- **The task**
Only the lines below from the one containing "ABRECHNUNG (JET 4)" through the one containing "Что делать, если" belong in the answer, repeated exactly and without pictures.

═════ Record excerpts ═════

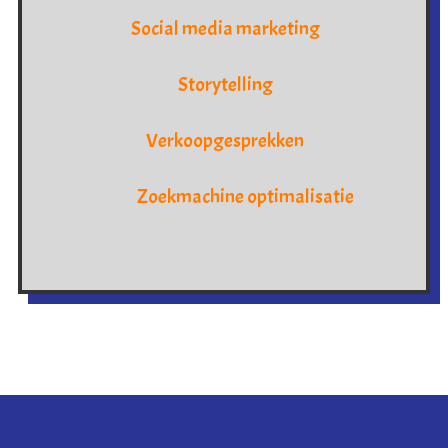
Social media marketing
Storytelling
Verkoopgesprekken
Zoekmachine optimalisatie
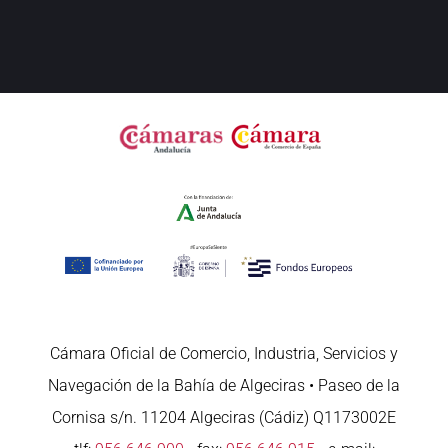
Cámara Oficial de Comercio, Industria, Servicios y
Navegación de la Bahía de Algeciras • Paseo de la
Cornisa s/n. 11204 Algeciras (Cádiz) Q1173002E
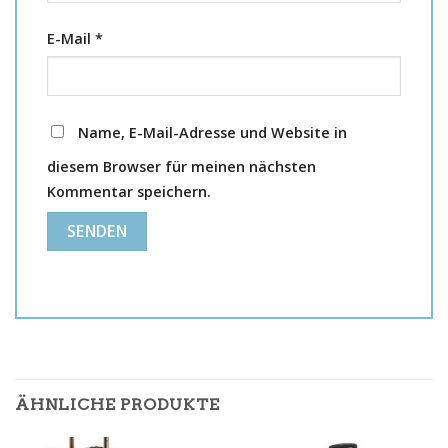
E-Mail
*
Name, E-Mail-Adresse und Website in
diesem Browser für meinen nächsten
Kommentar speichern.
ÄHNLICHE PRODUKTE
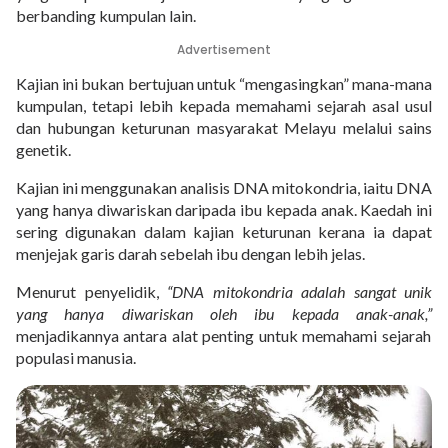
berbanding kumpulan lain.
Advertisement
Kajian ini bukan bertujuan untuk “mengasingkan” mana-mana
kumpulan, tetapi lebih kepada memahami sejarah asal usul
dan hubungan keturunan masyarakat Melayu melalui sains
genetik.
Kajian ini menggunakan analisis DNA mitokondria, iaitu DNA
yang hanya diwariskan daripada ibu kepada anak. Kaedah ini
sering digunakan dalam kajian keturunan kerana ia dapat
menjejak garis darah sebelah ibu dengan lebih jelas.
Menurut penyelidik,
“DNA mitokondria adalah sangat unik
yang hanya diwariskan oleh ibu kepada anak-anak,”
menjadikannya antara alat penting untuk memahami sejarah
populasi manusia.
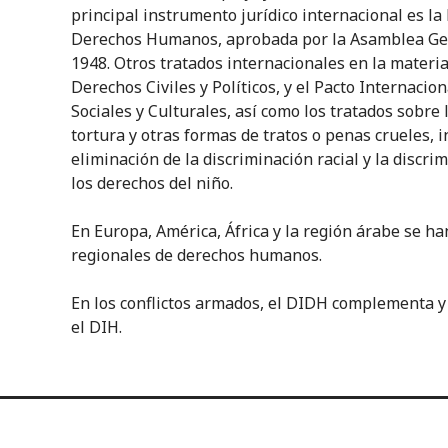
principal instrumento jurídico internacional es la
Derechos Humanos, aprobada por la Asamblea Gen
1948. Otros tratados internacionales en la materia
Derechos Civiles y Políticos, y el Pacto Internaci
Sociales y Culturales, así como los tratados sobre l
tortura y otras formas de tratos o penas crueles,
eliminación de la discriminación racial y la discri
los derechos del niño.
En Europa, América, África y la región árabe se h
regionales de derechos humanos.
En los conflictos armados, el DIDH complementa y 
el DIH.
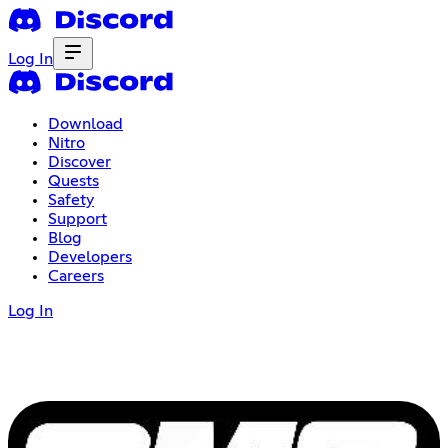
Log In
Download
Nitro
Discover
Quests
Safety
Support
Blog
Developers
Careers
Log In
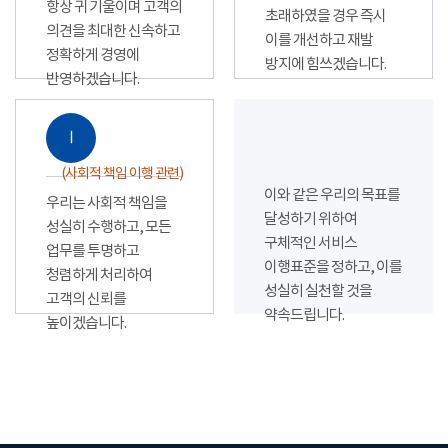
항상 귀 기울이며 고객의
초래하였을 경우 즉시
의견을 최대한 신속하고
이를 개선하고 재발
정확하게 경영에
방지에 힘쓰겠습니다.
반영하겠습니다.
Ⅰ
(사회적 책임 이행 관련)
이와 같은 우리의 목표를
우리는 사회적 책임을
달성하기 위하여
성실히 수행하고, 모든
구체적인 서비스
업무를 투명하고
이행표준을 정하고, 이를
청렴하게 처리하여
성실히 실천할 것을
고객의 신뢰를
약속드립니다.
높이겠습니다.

═════
═════ Record excerpts ═════

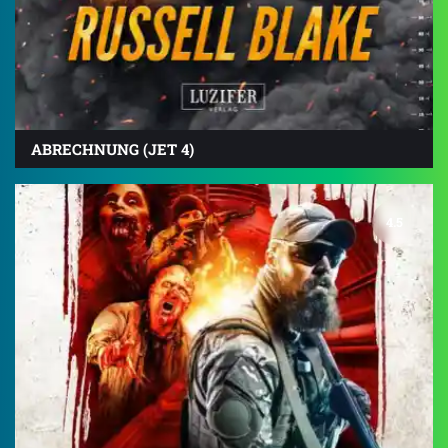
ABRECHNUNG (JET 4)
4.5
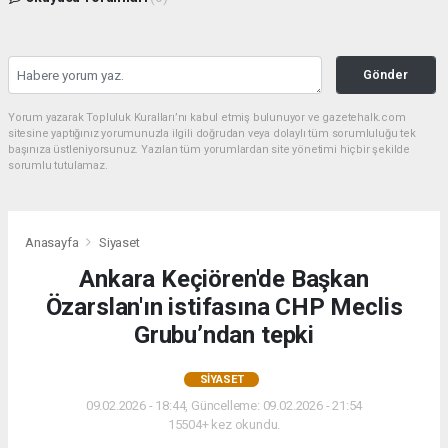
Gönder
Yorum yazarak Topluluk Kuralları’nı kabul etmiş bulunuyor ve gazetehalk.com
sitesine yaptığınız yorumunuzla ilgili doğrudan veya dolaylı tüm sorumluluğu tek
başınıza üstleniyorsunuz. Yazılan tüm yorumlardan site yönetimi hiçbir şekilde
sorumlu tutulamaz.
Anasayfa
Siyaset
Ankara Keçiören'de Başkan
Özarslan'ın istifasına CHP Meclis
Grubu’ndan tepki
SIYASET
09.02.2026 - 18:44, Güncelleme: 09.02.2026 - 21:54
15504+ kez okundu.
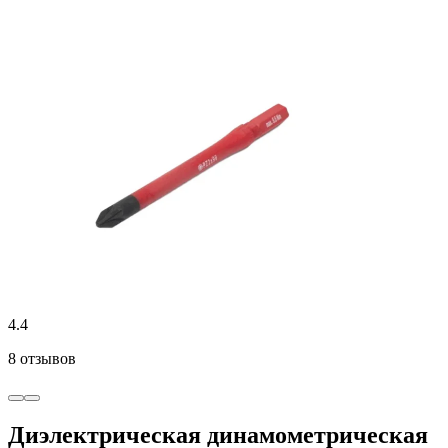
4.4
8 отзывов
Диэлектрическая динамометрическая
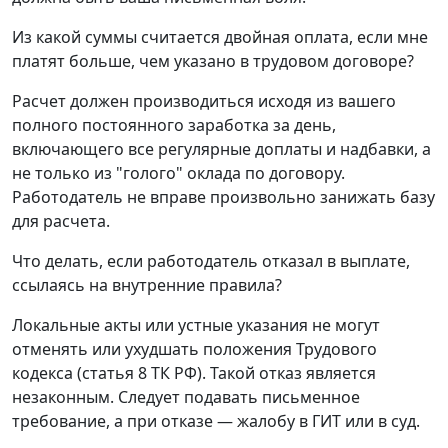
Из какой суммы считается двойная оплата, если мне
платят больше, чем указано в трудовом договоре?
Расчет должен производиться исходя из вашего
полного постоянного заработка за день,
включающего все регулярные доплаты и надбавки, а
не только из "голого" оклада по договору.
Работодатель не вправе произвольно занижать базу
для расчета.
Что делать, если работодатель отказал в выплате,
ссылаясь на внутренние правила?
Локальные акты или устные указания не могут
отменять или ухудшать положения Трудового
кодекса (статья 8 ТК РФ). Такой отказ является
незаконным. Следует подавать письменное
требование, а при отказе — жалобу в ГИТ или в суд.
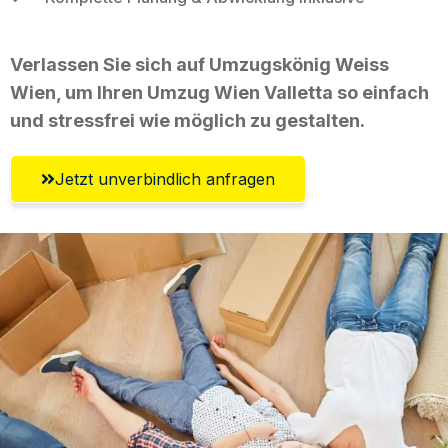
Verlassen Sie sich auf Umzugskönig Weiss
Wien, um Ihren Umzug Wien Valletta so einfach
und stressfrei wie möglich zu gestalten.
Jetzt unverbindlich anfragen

═════

- **Your solution**
ABRECHNUNG (JET 4)
4.5
Gönder
Yorum yazarak Topluluk Kuralları’nı kabul etmiş bulunuyor ve gazetehalk.com
sitesine yaptığınız yorumunuzla ilgili doğrudan veya dolaylı tüm sorumluluğu tek
başınıza üstleniyorsunuz. Yazılan tüm yorumlardan site yönetimi hiçbir şekilde
sorumlu tutulamaz.
Anasayfa
Siyaset
Ankara Keçiören'de Başkan
Özarslan'ın istifasına CHP Meclis
Grubu’ndan tepki
SIYASET
09.02.2026 - 18:44, Güncelleme: 09.02.2026 - 21:54
15504+ kez okundu.
4.4
8 отзывов
Диэлектрическая динамометрическая
Из какой суммы считается двойная оплата, если мне
платят больше, чем указано в трудовом договоре?
Расчет должен производиться исходя из вашего
полного постоянного заработка за день,
включающего все регулярные доплаты и надбавки, а
не только из "голого" оклада по договору.
Работодатель не вправе произвольно занижать базу
для расчета.
Что делать, если работодатель отказал в выплате,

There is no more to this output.